[Opening PROVIDED ENTRIES section]

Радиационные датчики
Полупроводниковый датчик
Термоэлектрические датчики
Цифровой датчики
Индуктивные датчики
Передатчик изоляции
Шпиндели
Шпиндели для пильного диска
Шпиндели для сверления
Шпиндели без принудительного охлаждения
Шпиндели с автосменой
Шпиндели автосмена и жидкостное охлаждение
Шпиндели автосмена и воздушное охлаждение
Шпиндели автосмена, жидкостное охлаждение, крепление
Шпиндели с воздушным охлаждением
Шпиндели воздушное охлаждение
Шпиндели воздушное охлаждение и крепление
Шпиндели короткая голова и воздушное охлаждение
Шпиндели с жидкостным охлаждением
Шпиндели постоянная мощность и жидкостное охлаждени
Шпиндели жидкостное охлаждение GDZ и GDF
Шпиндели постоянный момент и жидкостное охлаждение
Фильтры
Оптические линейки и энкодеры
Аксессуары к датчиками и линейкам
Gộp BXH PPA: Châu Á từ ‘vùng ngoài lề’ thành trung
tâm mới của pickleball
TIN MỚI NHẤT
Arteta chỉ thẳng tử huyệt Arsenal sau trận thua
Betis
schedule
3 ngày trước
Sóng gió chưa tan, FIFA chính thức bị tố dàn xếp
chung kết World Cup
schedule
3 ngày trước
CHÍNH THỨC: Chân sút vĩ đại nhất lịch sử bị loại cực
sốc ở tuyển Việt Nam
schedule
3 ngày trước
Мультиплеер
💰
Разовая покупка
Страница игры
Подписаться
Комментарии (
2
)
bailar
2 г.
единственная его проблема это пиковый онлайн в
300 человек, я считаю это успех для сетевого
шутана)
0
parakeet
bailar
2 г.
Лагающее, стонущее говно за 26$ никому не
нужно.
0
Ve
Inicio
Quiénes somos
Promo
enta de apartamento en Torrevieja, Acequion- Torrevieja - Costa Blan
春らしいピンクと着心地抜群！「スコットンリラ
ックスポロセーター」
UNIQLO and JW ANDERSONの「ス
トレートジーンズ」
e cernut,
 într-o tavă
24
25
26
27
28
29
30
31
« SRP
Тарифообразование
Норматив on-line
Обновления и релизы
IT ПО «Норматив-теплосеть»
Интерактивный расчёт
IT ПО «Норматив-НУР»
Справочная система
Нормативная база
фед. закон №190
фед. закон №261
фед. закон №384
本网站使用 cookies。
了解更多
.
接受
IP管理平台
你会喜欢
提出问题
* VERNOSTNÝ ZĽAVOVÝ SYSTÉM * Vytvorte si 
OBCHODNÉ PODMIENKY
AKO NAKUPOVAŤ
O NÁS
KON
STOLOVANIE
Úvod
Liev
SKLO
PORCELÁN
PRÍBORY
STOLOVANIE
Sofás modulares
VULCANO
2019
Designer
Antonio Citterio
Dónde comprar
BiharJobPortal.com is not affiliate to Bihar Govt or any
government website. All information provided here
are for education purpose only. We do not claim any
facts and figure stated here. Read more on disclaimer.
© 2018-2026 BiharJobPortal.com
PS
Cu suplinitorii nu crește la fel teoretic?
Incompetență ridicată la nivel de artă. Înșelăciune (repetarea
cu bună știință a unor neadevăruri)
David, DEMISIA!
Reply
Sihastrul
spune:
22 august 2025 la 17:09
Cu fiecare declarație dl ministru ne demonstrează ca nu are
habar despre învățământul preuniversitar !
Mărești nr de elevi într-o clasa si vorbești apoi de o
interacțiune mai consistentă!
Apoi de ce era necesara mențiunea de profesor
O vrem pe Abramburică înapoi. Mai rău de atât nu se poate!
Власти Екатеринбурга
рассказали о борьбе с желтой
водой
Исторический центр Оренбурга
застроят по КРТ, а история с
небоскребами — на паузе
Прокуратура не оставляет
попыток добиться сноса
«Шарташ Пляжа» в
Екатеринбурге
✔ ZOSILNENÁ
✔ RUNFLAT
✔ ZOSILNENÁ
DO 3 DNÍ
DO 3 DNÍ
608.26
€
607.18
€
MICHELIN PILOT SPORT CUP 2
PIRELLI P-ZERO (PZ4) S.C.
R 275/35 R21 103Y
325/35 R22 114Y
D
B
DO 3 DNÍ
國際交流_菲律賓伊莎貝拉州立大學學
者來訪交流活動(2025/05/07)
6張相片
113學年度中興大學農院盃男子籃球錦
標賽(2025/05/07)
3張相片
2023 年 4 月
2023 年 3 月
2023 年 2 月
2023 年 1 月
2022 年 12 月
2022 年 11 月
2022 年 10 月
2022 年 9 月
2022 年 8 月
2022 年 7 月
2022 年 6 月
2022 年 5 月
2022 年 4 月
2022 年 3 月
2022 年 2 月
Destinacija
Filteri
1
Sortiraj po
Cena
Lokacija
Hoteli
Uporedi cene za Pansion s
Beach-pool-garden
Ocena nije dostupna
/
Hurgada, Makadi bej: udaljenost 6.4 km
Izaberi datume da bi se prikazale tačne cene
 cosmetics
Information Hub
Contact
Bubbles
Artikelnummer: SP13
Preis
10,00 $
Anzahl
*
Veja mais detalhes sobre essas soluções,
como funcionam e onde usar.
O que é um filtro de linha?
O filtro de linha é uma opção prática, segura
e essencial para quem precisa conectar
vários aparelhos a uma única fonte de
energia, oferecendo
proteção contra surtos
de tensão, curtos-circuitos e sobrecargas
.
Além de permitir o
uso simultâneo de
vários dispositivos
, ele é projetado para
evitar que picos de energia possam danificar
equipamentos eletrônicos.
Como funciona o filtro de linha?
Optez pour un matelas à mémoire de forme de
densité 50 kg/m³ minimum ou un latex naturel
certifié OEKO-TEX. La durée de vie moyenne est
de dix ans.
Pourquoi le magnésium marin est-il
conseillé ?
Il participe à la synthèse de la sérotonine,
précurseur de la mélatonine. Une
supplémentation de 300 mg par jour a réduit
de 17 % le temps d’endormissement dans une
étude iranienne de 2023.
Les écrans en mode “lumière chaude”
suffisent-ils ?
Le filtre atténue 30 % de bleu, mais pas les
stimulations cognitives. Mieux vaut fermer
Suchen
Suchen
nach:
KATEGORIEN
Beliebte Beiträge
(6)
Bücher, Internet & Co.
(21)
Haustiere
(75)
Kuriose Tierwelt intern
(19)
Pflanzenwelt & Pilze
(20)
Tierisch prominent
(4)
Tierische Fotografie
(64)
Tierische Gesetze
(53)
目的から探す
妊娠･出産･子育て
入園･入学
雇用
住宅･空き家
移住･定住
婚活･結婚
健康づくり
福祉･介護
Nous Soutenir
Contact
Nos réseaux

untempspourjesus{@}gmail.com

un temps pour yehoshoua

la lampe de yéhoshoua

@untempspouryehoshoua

[Closing PROVIDED ENTRIES section]

AIM OF THE EXERCISE: Both the first line of the data above and the line with "Шпиндели автосмена и воздушное охлаждение" must be included; please return exactly those lines and the ones between them.

TASK OUTPUT:
Радиационные датчики
Полупроводниковый датчик
Термоэлектрические датчики
Цифровой датчики
Индуктивные датчики
Передатчик изоляции
Шпиндели
Шпиндели для пильного диска
Шпиндели для сверления
Шпиндели без принудительного охлаждения
Шпиндели с автосменой
Шпиндели автосмена и жидкостное охлаждение
Шпиндели автосмена и воздушное охлаждение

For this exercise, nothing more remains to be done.